At mission level planning and long term planning, we often refer to the so-called "EID-A rates" to pass on a high-level estimate on how much data will be available to the payload as a whole or a specific instrument. Also descriptions of SOOPs often use this term.
The so-called EID-A is the Solar Orbiter Experiment Interface Document - Part A, that defined all interfaces between PIs, prime contractor, S/C and instruments, etc. and it included also a preliminary allocation of data to each instrument, to guide the design of instrument modes.
Note that although they are typically still used at the start of the initial planning, there is always an optimisation round during which the project scientists typically allow deviations from the baseline as long as there are scientific arguments and the SWT can agree to the change.

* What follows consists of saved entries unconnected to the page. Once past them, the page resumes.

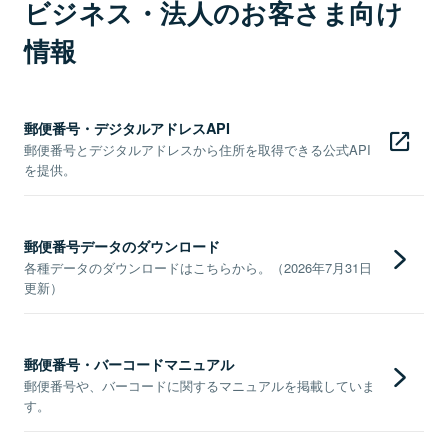
ビジネス・法人のお客さま向け
情報
郵便番号・デジタルアドレスAPI
郵便番号とデジタルアドレスから住所を取得できる公式API
を提供。
郵便番号データのダウンロード
各種データのダウンロードはこちらから。（2026年7月31日
更新）
郵便番号・バーコードマニュアル
郵便番号や、バーコードに関するマニュアルを掲載していま
す。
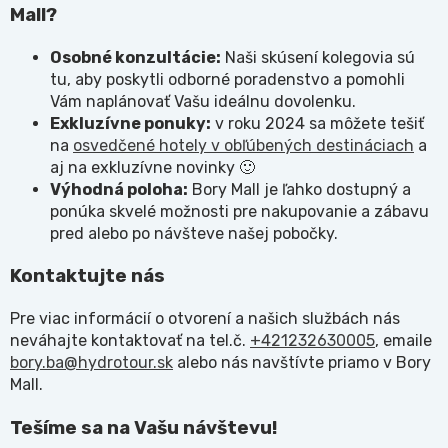
Mall?
Osobné konzultácie:
Naši skúsení kolegovia sú
tu, aby poskytli odborné poradenstvo a pomohli
Vám naplánovať Vašu ideálnu dovolenku.
Exkluzívne ponuky:
v roku 2024 sa môžete tešiť
na
osvedčené hotely v obľúbených destináciach
a
aj na exkluzívne novinky 🙂
Výhodná poloha:
Bory Mall je ľahko dostupný a
ponúka skvelé možnosti pre nakupovanie a zábavu
pred alebo po návšteve našej pobočky.
Kontaktujte nás
Pre viac informácií o otvorení a našich službách nás
neváhajte kontaktovať na tel.č.
+421232630005
, emaile
bory.ba@hydrotour.sk
alebo nás navštívte priamo v Bory
Mall.
Tešíme sa na Vašu návštevu!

For reference, the table below contains the data rates and volumes for each instrument as originally defined in the EID-A.
- The first column contains the EID-A rate in kbits per second, for science data only (excl HK).
- The second column contains the EID-A rate in volume per orbit. Note that this can be misleading for RS instruments!
As the rates for RS instruments have been defined for a baseline of only 30 days (3 RS windows) of operations throughout the orbit, the RS volumes per orbit are calculated based on the rate over 30 days. For IS payload they are based on the rate over 180 days (average orbit at time of design).
- The third column makes for easier comparison with the daily pro rata rates (MiBytes / Day) reported in SOOP Kitchen when hovering the mouse over an observation.